■ Exercise data
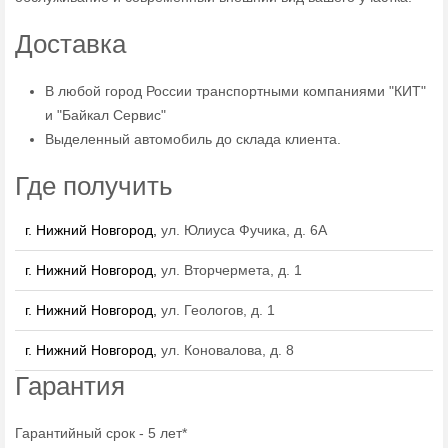
Доставка
В любой город России транспортными компаниями "КИТ"
и "Байкал Сервис"
Выделенный автомобиль до склада клиента.
Где получить
г. Нижний Новгород,
ул. Юлиуса Фучика, д. 6А
г. Нижний Новгород,
ул. Вторчермета, д. 1
г. Нижний Новгород,
ул. Геологов, д. 1
г. Нижний Новгород,
ул. Коновалова, д. 8
Гарантия
Гарантийный срок - 5 лет*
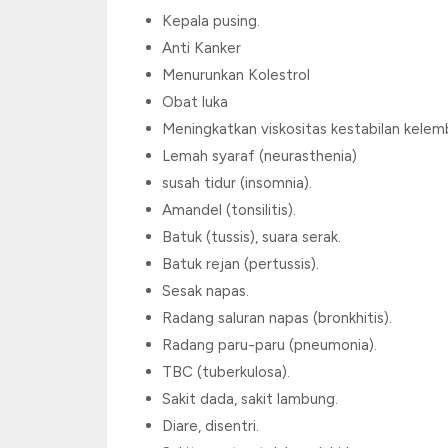
Kepala pusing.
Anti Kanker
Menurunkan Kolestrol
Obat luka
Meningkatkan viskositas kestabilan kelemb
Lemah syaraf (neurasthenia)
susah tidur (insomnia).
Amandel (tonsilitis).
Batuk (tussis), suara serak.
Batuk rejan (pertussis).
Sesak napas.
Radang saluran napas (bronkhitis).
Radang paru-paru (pneumonia).
TBC (tuberkulosa).
Sakit dada, sakit lambung.
Diare, disentri.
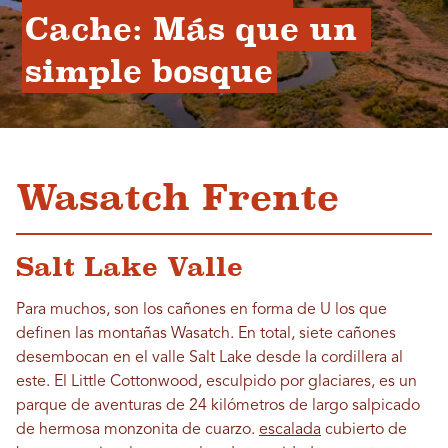
Cache: Más que un 
simple bosque
Wasatch Frente
Salt Lake Valle
Para muchos, son los cañones en forma de U los que
definen las montañas Wasatch. En total, siete cañones
desembocan en el valle Salt Lake desde la cordillera al
este. El Little Cottonwood, esculpido por glaciares, es un
parque de aventuras de 24 kilómetros de largo salpicado
de hermosa monzonita de cuarzo.
escalada
cubierto de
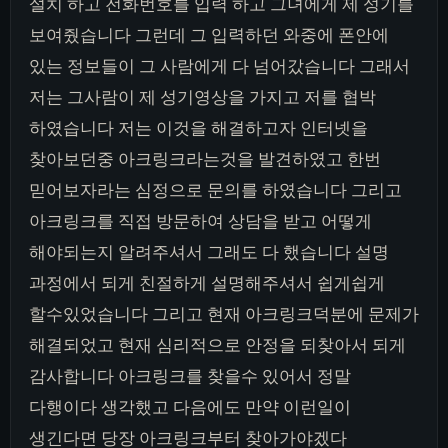
설치 하고 전화번호를 입력 하고 그녀에게 제 성기를
보여줬습니다 그런데 그 입력하던 와중에 폰안에
있는 정보들이 그 사람에게 다 넘어갔습니다 그래서
저는 그사람이 제 성기영상을 가지고 저를 협박
하였습니다 저는 이것을 해결하고자 인터넷을
찾아보던중 아크링크라는것을 발견하였고 한번
믿어보자라는 심정으로 문의를 하였습니다 그리고
아크링크를 직접 방문하여 상담을 받고 어떻게
해야되는지 알려주셔서 그래도 다 했습니다 설명
과정에서 되게 친절하게 설명해주셔서 쉽게쉽게
할수있었습니다 그리고 현재 아크링크덕분에 문제가
해결되었고 현재 심리적으로 안정을 되찾아서 되게
감사합니다 아크링크를 찾을수 있어서 정말
다행이다 생각했고 다음에도 만약 이런일이
생긴다면 당장 아크링크부터 찾아가야겠다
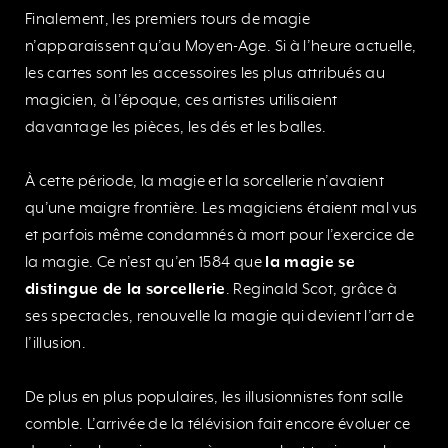
Finalement, les premiers tours de magie
n’apparaissent qu’au Moyen-Age. Si à l’heure actuelle,
les cartes sont les accessoires les plus attribués au
magicien, à l’époque, ces artistes utilisaient
davantage les pièces, les dés et les balles.
À cette période, la magie et la sorcellerie n’avaient
qu’une maigre frontière. Les magiciens étaient mal vus
et parfois même condamnés à mort pour l’exercice de
la magie. Ce n’est qu’en 1584 que
la magie se
distingue de la sorcellerie
. Reginald Scot, grâce à
ses spectacles, renouvelle la magie qui devient l’art de
l’illusion.
De plus en plus populaires, les illusionnistes font salle
comble. L’arrivée de la télévision fait encore évoluer ce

■ Work instruction
Please go through the data above and copy each line that has the word "magie".

■ Response area
Finalement, les premiers tours de magie
À cette période, la magie et la sorcellerie n’avaient
la magie. Ce n’est qu’en 1584 que
la magie se
ses spectacles, renouvelle la magie qui devient l’art de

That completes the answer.